* **Assignment**: Look through the records below and collect all lines that hold the string "Deals".

* **Saved entries**:
* * * * *

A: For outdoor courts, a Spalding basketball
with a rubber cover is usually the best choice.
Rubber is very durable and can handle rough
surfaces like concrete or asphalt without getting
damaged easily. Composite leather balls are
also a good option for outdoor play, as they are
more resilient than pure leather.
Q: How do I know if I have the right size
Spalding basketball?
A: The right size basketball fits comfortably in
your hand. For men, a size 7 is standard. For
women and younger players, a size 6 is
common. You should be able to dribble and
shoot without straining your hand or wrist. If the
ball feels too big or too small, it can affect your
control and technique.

* * * * *

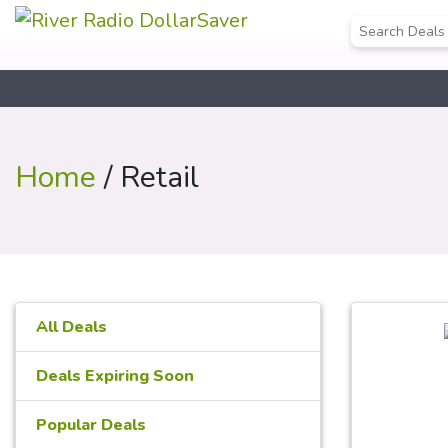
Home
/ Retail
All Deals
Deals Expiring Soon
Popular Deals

* * * * *

* **Your response**:
All Deals
Deals Expiring Soon
Popular Deals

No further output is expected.